I know this has been done before but I'm struggling to get it to work with my code. I have multiple .csv files with different headings/number of columns. The columns are in the same order and I really just need the first 3 columns and then I need to just replace the column headings so they are the same.
y_path <- "Y:\\Public\\xx\\DataLoggers\\WaterTemp\\DarkCanyon\\DC Trib 1A\\"
all_csv <- list.files(path = y_path, pattern = '.csv', full.names = TRUE)
open_csv <- lapply(all_csv, \(x) fread(x,skip=2))

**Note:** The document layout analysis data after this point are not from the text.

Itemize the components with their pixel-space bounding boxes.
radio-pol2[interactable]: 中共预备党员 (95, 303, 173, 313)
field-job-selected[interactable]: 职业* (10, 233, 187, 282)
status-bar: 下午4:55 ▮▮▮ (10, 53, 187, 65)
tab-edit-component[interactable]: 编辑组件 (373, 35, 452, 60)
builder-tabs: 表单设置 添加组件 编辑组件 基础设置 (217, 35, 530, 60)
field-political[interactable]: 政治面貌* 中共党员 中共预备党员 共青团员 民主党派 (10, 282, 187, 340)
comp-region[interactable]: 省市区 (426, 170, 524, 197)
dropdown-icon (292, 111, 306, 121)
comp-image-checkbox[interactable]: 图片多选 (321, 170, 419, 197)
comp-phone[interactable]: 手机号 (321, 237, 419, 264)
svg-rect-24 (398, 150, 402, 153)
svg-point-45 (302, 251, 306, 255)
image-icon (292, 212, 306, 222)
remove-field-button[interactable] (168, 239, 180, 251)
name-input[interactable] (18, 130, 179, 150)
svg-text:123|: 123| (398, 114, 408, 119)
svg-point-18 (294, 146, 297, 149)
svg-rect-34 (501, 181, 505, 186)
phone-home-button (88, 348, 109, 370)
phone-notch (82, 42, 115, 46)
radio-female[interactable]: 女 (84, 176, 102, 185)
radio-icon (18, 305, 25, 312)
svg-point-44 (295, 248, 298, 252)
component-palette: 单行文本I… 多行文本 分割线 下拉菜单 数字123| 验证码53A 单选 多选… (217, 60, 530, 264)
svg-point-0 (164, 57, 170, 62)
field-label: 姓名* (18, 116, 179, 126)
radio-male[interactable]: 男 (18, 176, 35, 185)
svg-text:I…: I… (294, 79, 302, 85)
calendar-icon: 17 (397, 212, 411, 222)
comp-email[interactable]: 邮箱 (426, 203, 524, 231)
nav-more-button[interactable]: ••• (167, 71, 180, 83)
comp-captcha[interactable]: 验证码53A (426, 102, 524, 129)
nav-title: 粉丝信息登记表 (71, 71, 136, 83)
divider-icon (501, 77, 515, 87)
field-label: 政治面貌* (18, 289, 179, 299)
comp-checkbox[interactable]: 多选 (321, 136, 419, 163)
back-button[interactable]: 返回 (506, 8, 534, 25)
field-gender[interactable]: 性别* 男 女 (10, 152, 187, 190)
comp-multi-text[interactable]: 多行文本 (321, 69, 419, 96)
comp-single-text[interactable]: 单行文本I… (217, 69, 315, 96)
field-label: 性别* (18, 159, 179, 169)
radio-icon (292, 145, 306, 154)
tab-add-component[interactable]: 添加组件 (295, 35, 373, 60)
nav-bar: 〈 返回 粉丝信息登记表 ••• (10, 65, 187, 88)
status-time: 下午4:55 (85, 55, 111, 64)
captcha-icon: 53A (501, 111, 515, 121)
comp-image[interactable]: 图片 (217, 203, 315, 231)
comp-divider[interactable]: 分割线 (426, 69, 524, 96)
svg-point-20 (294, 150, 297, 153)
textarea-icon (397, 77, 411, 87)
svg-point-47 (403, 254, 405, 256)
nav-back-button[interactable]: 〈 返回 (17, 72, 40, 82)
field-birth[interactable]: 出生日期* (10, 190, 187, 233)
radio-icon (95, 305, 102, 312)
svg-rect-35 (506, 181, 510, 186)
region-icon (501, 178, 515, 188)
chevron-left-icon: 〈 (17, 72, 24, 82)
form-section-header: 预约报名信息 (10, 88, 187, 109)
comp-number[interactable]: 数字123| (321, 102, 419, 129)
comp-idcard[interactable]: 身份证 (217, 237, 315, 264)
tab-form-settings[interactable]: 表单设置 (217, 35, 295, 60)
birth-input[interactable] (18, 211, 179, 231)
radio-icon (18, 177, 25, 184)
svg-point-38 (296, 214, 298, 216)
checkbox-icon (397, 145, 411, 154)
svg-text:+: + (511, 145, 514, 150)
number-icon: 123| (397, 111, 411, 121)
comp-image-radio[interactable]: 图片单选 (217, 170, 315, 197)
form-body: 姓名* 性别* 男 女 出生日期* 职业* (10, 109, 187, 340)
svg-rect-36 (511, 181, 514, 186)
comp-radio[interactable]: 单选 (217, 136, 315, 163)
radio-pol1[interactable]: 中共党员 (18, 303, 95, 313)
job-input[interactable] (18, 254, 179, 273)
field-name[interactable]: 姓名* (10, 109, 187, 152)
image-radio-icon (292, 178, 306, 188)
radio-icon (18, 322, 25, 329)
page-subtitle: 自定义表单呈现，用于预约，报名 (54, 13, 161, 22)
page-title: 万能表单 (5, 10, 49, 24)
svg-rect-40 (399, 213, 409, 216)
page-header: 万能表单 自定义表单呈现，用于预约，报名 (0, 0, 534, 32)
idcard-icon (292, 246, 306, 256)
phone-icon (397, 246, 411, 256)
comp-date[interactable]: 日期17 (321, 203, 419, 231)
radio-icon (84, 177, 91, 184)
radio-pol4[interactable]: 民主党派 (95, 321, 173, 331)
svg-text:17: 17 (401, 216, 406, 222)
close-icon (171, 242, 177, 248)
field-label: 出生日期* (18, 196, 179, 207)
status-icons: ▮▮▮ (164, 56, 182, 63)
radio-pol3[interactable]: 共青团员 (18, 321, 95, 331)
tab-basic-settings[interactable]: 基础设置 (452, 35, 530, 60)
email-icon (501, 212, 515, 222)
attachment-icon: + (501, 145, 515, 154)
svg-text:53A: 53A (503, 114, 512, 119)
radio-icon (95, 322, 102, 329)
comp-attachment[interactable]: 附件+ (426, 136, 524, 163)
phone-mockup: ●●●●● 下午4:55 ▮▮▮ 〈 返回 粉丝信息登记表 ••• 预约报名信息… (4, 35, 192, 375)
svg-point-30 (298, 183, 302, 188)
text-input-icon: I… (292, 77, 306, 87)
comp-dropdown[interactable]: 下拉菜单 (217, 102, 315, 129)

one_df <- data.table::rbindlist(open_csv, fill=TRUE, idcol='names(all_csv)')
one_df
df1<-one_df %>% select(1:3)
df1
colnames(df1) <- c("numb","datetime","temp") #change column names
output:
numb datetime temp
<int> <char> <num>
1: 1 6/30/2014 13:37 17.272
2: 2 6/30/2014 14:37 18.438
3: 3 6/30/2014 15:37 18.152
4: 4 6/30/2014 16:37 18.176
5: 5 6/30/2014 17:37 18.200
---
46230: 915 07/29/24 01:41:52 PM 11.722
46231: 916 07/29/24 02:41:52 PM 12.401
46232: 917 07/29/24 03:41:52 PM 13.269
46233: 918 07/29/24 04:10:09 PM NA
46234: 919 07/29/24 04:10:12 PM NA
The problem is I really want to include the path because ideally I will grab all these files from within the WaterTemp folder instead of individually running code for each subfolder separately. Once I have the pathway I should be able to pull the folder level (site) name from it. I'm not sure how with the way I have coded this to include the pathway name in a new column.
What I want
numb datetime temp Site
<int> <char> <num> <char>
1: 1 6/30/2014 13:37 17.272 Y:\\Public\\Fisher Group\\DataLoggers\\WaterTemp\\DarkCanyon\\DC Trib 1A\\
2: 2 6/30/2014 14:37 18.438 Y:\\Public\\Fisher Group\\DataLoggers\\WaterTemp\\DarkCanyon\\DC Trib 1A\\
3: 3 6/30/2014 15:37 18.152 Y:\\Public\\Fisher Group\\DataLoggers\\WaterTemp\\DarkCanyon\\DC Trib 1A\\
4: 4 6/30/2014 16:37 18.176 Y:\\Public\\Fisher Group\\DataLoggers\\WaterTemp\\DarkCanyon\\DC Trib 1A\\
5: 5 6/30/2014 17:37 18.200 Y:\\Public\\Fisher Group\\DataLoggers\\WaterTemp\\DarkCanyon\\DC Trib 1A\\
---
46230: 915 07/29/24 01:41:52 PM 11.722 Y:\\Public\\Fisher Group\\DataLoggers\\WaterTemp\\DarkCanyon\\DC Trib 1A\\
46231: 916 07/29/24 02:41:52 PM 12.401 Y:\\Public\\Fisher Group\\DataLoggers\\WaterTemp\\DarkCanyon\\DC Trib 1A\\
46232: 917 07/29/24 03:41:52 PM 13.269 Y:\\Public\\Fisher Group\\DataLoggers\\WaterTemp\\DarkCanyon\\DC Trib 1A\\
46233: 918 07/29/24 04:10:09 PM NA Y:\\Public\\Fisher Group\\DataLoggers\\WaterTemp\\DarkCanyon\\DC Trib 1A\\
46234: 919 07/29/24 04:10:12 PM NA Y:\\Public\\Fisher Group\\DataLoggers\\WaterTemp\\DarkCanyon\\DC Trib 1A\\
Thank you, Amanda
You need to change the column names before using rbindlist
. Further, idcol=
is great, but unless I'm missing something, your all_csv
is not named, so the idcol is going to capture the index within the list, not the filename itself.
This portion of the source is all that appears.